15 June 2020

New grant to develop accurate and fast paper test for COVID-19

Novel research to develop a faster and more accurate paper test has attracted funding from the WA Health Department and Health Translation Network COVID-19 Research Grants Program.

Developing the first accurate, rapid, and user friendly point of care paper test to detect COVID-19 in Australia is one of the goals of this exciting research project. In addition to developing a high-sensitivity detection assay, the project sets out to explore the potential for developing a novel anti-COVID-19 therapeutic in the form of a molecular throat spray.

This project is the result of ongoing discussion between researchers at the Centre for Molecular Medicine and Innovative Therapeutics (CMMIT) at, Murdoch University (Associate Professor Rakesh Veedu, Dr Tao Wang and Professor Sue Fletcher), the Clinical Research Head of South Metropolitan Health Service, practising clinicians at Fiona Stanley Hospital (Professor Merilee Needham and Dr Warren Pavey), and Dr Ann Choong from the Centre for Educational Research and Innovation (CERI).

Associate Professor Veedu, who leads the project, is a Perron Institute McCusker Associate Professor and head of Nucleic Acid Therapeutics Research at CMMIT.

“The key to COVID-19 control is to stop virus transmission by precisely identifying and isolating virus carriers”, Associate Professor Veedu said. “This has created a massive demand for high-throughput, accurate virus detection techniques.

“Current detection of the COVID-19 virus relies mainly on analysing virus nucleic acids through a commonly used molecular process known as reverse transcription polymerase chain reaction (RT-PCR).

“Although this represents the gold standard, it requires sophisticated facilities, highly trained people and lengthy time for analysis. This limits its application for large-scale screening, especially in under-resourced areas.

“In contrast, an antibody paper assay currently in use as an alternative can be completed in minutes, with no additional instrumentation but it is much less accurate, with a false negative rate of up to 30 per cent in detecting COVID-19 induced antibodies in blood plasma.

“This means 30 per cent of virus carriers tested via the current antibody paper assay method cannot be identified. Antibodies initiated by the virus take 4-14 days to develop. There are also some patients who do not have detectable antibodies even weeks after infection.”

Assisted by the recently announced grant (one of a select few sharing a total of $1.9 million), Associate Professor Veedu and his team have risen to the challenge of potentially fast-tracking the development of a safer therapeutic. The team is developing a novel “molecular plug” called an aptamer for directly detecting SARS-CoV-2 virus in patient swabs, using a paper-based test. Aptamers are short, single-stranded DNA or RNA molecules that can selectively bind to a specific target due to their 3D shape. In this case, the plug binds specifically to the viral spike protein and blocks the entry of the virus into human cells.

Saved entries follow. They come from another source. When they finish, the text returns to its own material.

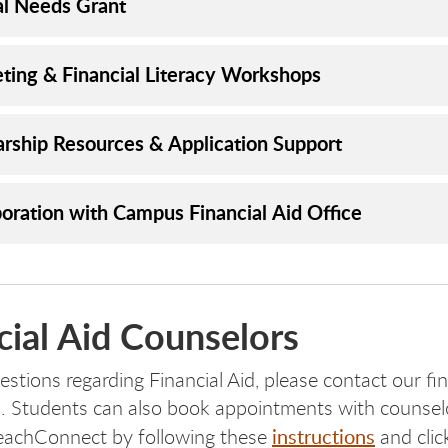
cal Needs Grant
ting & Financial Literacy Workshops
arship Resources & Application Support
boration with Campus Financial Aid Office
cial Aid Counselors
stions regarding Financial Aid, please contact our fin
. Students can also book appointments with counsel
instructions
eachConnect by following these
and clic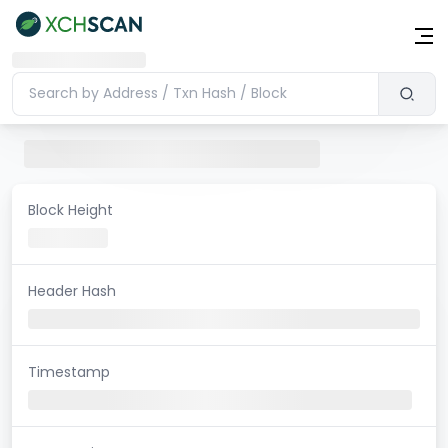
Block Height
Header Hash
Timestamp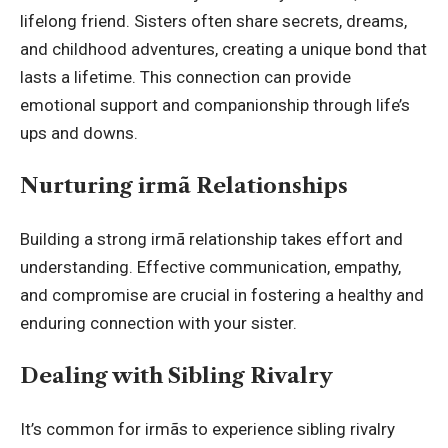
lifelong friend. Sisters often share secrets, dreams,
and childhood adventures, creating a unique bond that
lasts a lifetime. This connection can provide
emotional support and companionship through life’s
ups and downs.
Nurturing irmã Relationships
Building a strong irmã relationship takes effort and
understanding. Effective communication, empathy,
and compromise are crucial in fostering a healthy and
enduring connection with your sister.
Dealing with Sibling Rivalry
It’s common for irmãs to experience sibling rivalry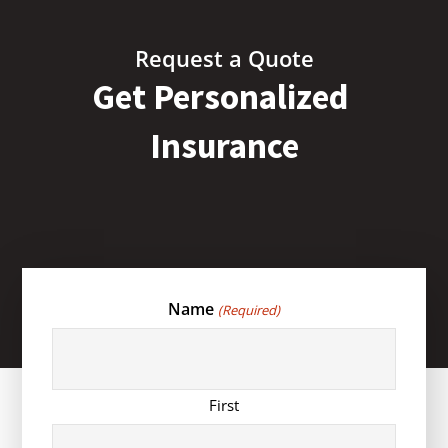
Request a Quote
Get Personalized
Insurance
Name
(Required)
First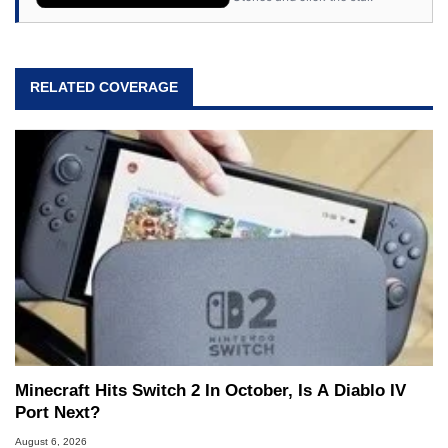
RELATED COVERAGE
Minecraft Hits Switch 2 In October, Is A Diablo IV
Port Next?
August 6, 2026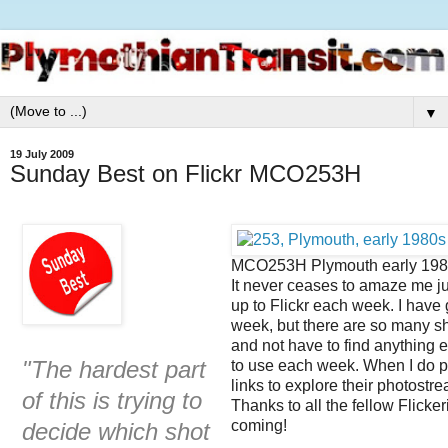
▼
19 July 2009
Sunday Best on Flickr MCO253H
MCO253H Plymouth early 198
It never ceases to amaze me j
up to Flickr each week. I have 
week, but there are so many s
and not have to find anything el
"The hardest part
to use each week. When I do pos
links to explore their photostr
of this is trying to
Thanks to all the fellow Flicke
coming!
decide which shot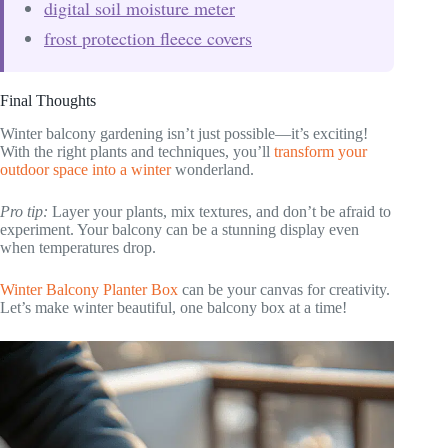
digital soil moisture meter
frost protection fleece covers
Final Thoughts
Winter balcony gardening isn’t just possible—it’s exciting!
With the right plants and techniques, you’ll
transform your
outdoor space into a winter
wonderland.
Pro tip:
Layer your plants, mix textures, and don’t be afraid to
experiment. Your balcony can be a stunning display even
when temperatures drop.
Winter Balcony Planter Box
can be your canvas for creativity.
Let’s make winter beautiful, one balcony box at a time!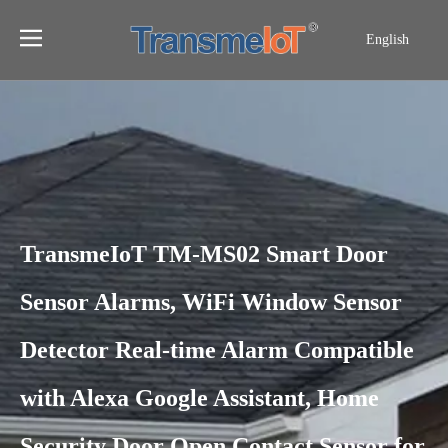
English
TransmeIoT TM-MS02 Smart Door
Sensor Alarms, WiFi Window Sensor
Detector Real-time Alarm Compatible
with Alexa Google Assistant, Home
Security Door Open Contact Sensor for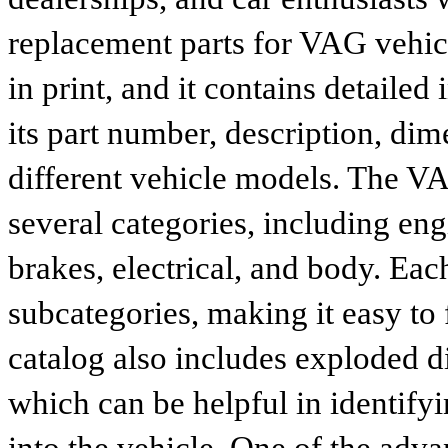
replacement parts for VAG vehicl
in print, and it contains detailed
its part number, description, dim
different vehicle models. The VA
several categories, including eng
brakes, electrical, and body. Eac
subcategories, making it easy to 
catalog also includes exploded di
which can be helpful in identify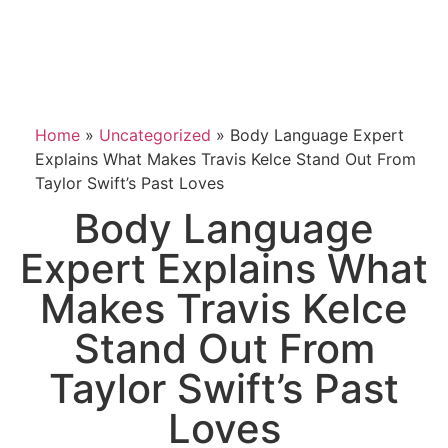
Home
»
Uncategorized
»
Body Language Expert
Explains What Makes Travis Kelce Stand Out From
Taylor Swift’s Past Loves
Body Language
Expert Explains What
Makes Travis Kelce
Stand Out From
Taylor Swift’s Past
Loves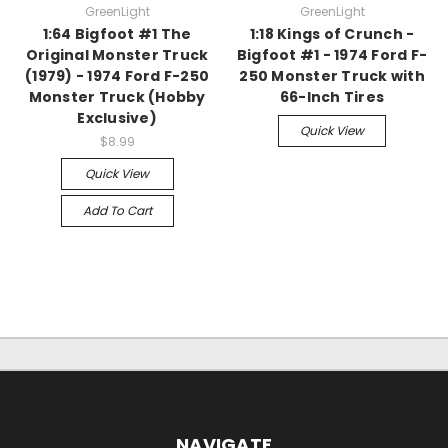
GreenLight
GreenLight
1:64 Bigfoot #1 The
1:18 Kings of Crunch -
Original Monster Truck
Bigfoot #1 - 1974 Ford F-
(1979) - 1974 Ford F-250
250 Monster Truck with
Monster Truck (Hobby
66-Inch Tires
Exclusive)
Quick View
$8.99
Quick View
Add To Cart
NAVIGATE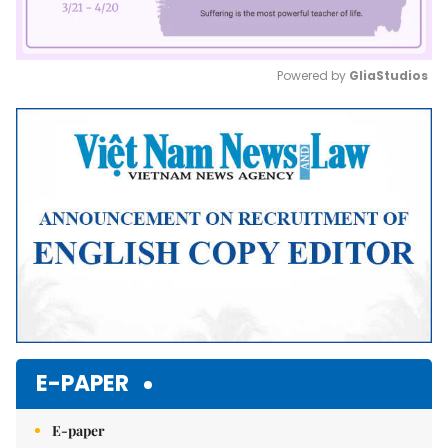
Powered by 
GliaStudios
Mute
E-PAPER
E-paper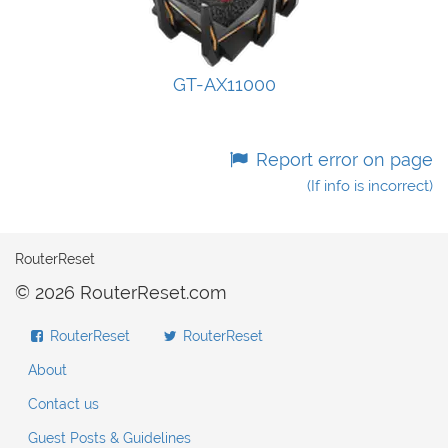
GT-AX11000
Report error on page
(If info is incorrect)
RouterReset
© 2026 RouterReset.com
RouterReset
RouterReset
About
Contact us
Guest Posts & Guidelines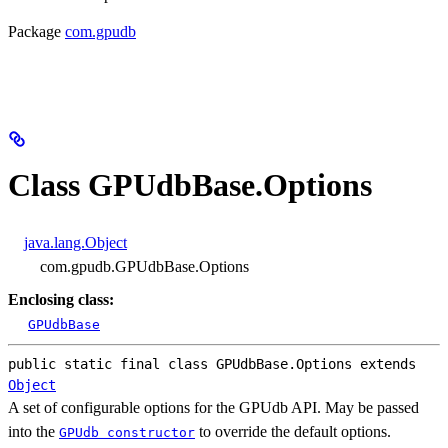
Package
com.gpudb
Class GPUdbBase.Options
java.lang.Object
com.gpudb.GPUdbBase.Options
Enclosing class:
GPUdbBase
public static final class 
GPUdbBase.Options
extends 
Object
A set of configurable options for the GPUdb API. May be passed
into the
to override the default options.
GPUdb constructor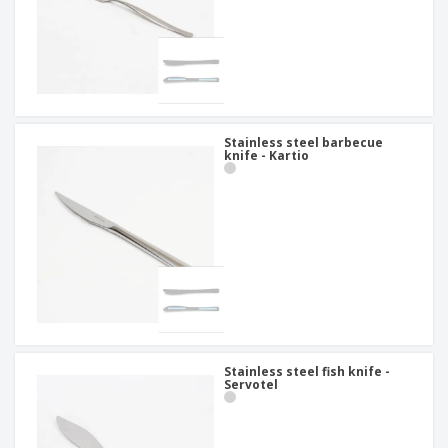
Stainless steel barbecue
knife - Kartio
Stainless steel fish knife -
Servotel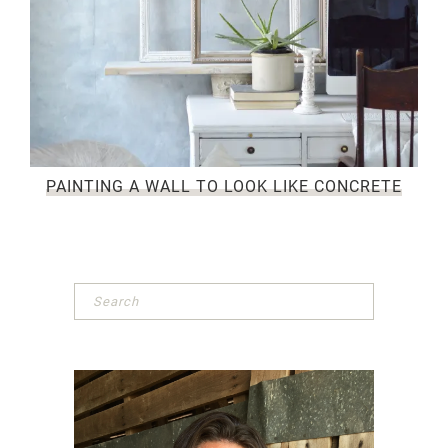
PAINTING A WALL TO LOOK LIKE CONCRETE
Primary
Sidebar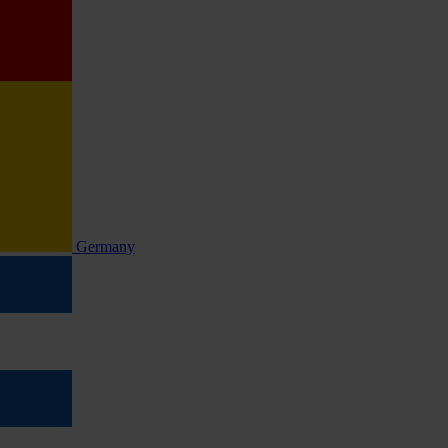
Germany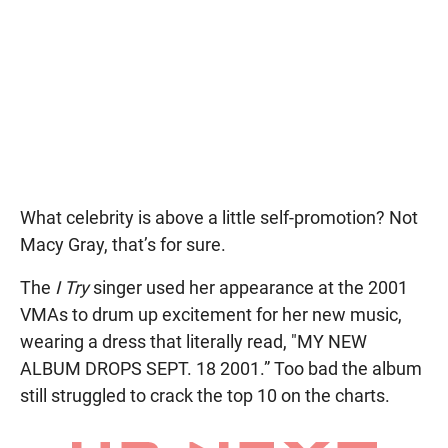
What celebrity is above a little self-promotion? Not
Macy Gray, that’s for sure.
The
I Try
singer used her appearance at the 2001
VMAs to drum up excitement for her new music,
wearing a dress that literally read, "MY NEW
ALBUM DROPS SEPT. 18 2001.” Too bad the album
still struggled to crack the top 10 on the charts.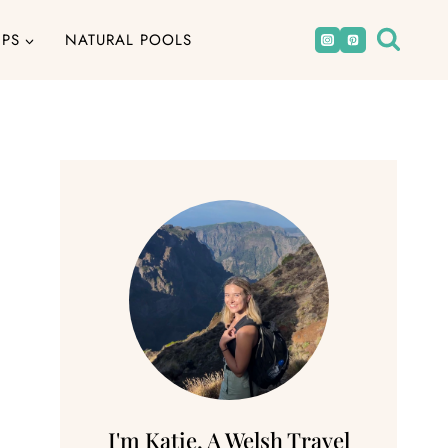
IPS
NATURAL POOLS
I'm Katie, A Welsh Travel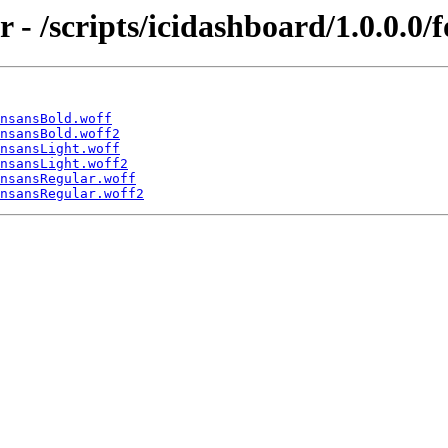
r - /scripts/icidashboard/1.0.0.0/f
nsansBold.woff
nsansBold.woff2
nsansLight.woff
nsansLight.woff2
nsansRegular.woff
nsansRegular.woff2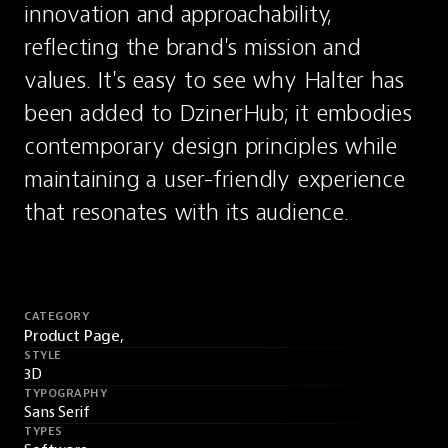
innovation and approachability, 
reflecting the brand's mission and 
values. It's easy to see why Halter has 
been added to DzinerHub; it embodies 
contemporary design principles while 
maintaining a user-friendly experience 
that resonates with its audience.
CATEGORY
Product Page,
STYLE
3D
TYPOGRAPHY
Sans Serif
TYPES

Compared with antibodies, aptamers have several advantages including that they are very easy to produce at low cost, and to store, making them easily accessible at point of care and in remote locations.

In partnership with Professor Needham and Dr Pavey at Fiona Stanley Hospital, the efficacy of the developed aptamer test strips will be evaluated and compared with current approaches.

“We will also evaluate the scope of the anti-spike protein aptamer as a drug molecule towards the treatment of COVID-19, Associate Professor Veedu said. “Our team sees significant potential in this research for both diagnosis and treatment to tackle COVID-19.”

The team is aiming to make the test available in nine months.

The Department of Health, with the Western Australian Health Translation Network has established the COVID-19 Research Grants Program to fund high-quality COVID-19 related research projects that have the potential to be translated into improved policy and/or practice across the WA public health system.

The funding program aims to provide the following benefits:

  • fund COVID-19 research of direct significance to the WA public health system and the WA community
  • support the attraction of COVID-19 related clinical trials into WA
  • provide an avenue to access or leverage national or international funding related to COVID-19, including via National Health and Medical Research Council (NHMRC) and Medical Research Future Fund (MRFF) funding
  • facilitate the knowledge creation and translation of research findings into evidence-based medical and health policy and practice related to COVID-19.

L-R: Dr Tao Wang and A/Prof Rakesh Veedu.